Но за холмом начиналась степь. Здесь ветер неистовствовал еще пуще. Конь сразу замедлил бег. Белая мгла, ни луны, ни огонька. Страшно одному в поле в такое время. Сейчас единственная надежда Садыка — конь, вот уже два года ходивший под ним и знавший все здешние дороги и тропинки. Вперед, скорее вперед… Только бы добраться до Джахоннамо! Что с людьми? Как они там, неужели замерзают? Или, не дай бог, двинулись в дорогу и буран захватил их в пути?

Садык все торопил коня. Теперь он гнал напрямую через степь. Ветер задувал в рукава и за ворот, холодными иголками покалывал тело. Садык пожалел, что не заехал домой предупредить жену и одеться потеплее. Она наверняка будет беспокоиться. Эх, Акбар, Акбар! Ведь как доверял ему! Конечно, каждый может ошибиться, не зря же говорят: «Человек вскормлен сырым молоком». Если бы дано было знать наперед…

Конь неожиданно споткнулся. Садык вылетел из седла и покатился по снегу. Конь заржал, сразу поднялся, покосился на сугроб и снова заржал. Поднялся и Садык, отряхнул с одежды снег, вытер мокрое лицо и подошел к сугробу. Под слоем снега лежал окоченевший труп осла, а рядом торчала нога человека. Садыку сделалось жарко. Но он тут же взял себя в руки, опустился на колени и осторожно откопал человека. Несчастный! Заблудиться в такую недобрую ночь… и невдалеке от кишлака!
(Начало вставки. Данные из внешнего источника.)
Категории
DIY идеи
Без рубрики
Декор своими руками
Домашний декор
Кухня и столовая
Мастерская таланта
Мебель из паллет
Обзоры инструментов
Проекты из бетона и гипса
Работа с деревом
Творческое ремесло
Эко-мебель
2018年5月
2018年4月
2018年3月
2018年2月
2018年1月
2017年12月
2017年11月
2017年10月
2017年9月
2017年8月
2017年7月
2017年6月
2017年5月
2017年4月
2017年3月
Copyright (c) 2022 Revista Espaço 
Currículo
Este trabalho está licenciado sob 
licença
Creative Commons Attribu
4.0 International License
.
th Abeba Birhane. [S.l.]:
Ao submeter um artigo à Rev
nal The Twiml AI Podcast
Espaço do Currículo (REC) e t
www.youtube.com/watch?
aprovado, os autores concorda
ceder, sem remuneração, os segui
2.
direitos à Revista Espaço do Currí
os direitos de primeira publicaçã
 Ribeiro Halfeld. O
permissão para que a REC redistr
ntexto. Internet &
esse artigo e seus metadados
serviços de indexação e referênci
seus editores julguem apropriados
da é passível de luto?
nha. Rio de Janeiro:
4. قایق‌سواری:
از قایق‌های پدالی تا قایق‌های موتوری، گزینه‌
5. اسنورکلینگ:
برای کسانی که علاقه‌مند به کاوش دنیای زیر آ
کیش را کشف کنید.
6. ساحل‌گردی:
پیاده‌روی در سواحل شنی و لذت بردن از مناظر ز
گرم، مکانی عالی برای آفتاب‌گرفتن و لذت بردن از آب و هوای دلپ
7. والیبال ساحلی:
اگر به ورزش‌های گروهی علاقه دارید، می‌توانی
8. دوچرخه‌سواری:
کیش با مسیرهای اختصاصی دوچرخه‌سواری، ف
Человек лежал, прижавшись к животному, — видно, старался отогреться, спастись. Однако погибли оба.

Садык перевернул замерзшего на спину, чтобы разглядеть его лицо. Но это ему не удалось. Кто же? Свой? Чужой? Может, один из пахарей? А-а, какое это имеет теперь значение!

Он приподнял мертвого, подтащил его к коню, осторожно, с трудом положил поперек седла, лицом вниз. И все это время боялся, что обледенелое тело выскользнет из рук, что он не удержит его и, не дай бог, уронит на землю. Потом Садык привязал тело к седлу, взял коня под уздцы и пошел рядом.

Он шел совершенно опустошенный. Все чувства его как бы притупились. Вперед, скорее вперед!

Медленно и тяжело, наклонив голову, шагал Садык против ветра. Снег доходил уже до колен. Ветер завывал, как стая голодных волков, швырял в лицо снег, продувал до самых костей. Он думал о пахарях, оставшихся в поле, и сердце его сжималось от недобрых предчувствий.

В ту ночь Садыка спас конь. Он все-таки вывел его к людям. Уже под утро, совершенно обессилев, падая и вновь поднимаясь, Садык добрался до Джахоннамо — с холма увидел наконец тусклый огонек. Минут через десять он уже был в землянке. Люди жгли корни бурьяна и полыни. Едкий дым заполнял сырую землянку. Вокруг этого жалкого подобия костра, завернувшись в халаты, накрывшись мешками, натянув меховые шапки, дремали четыре человека. В углу на охапке старой соломы спал еще один — в шубе.

Опираясь плечом о мерзлую стенку землянки, Садык с минуту молча стоял у входа. Потом закашлялся от горького дыма. Один из спавших зашевелился, открыл глаза и, заметив его, сбросил мешок.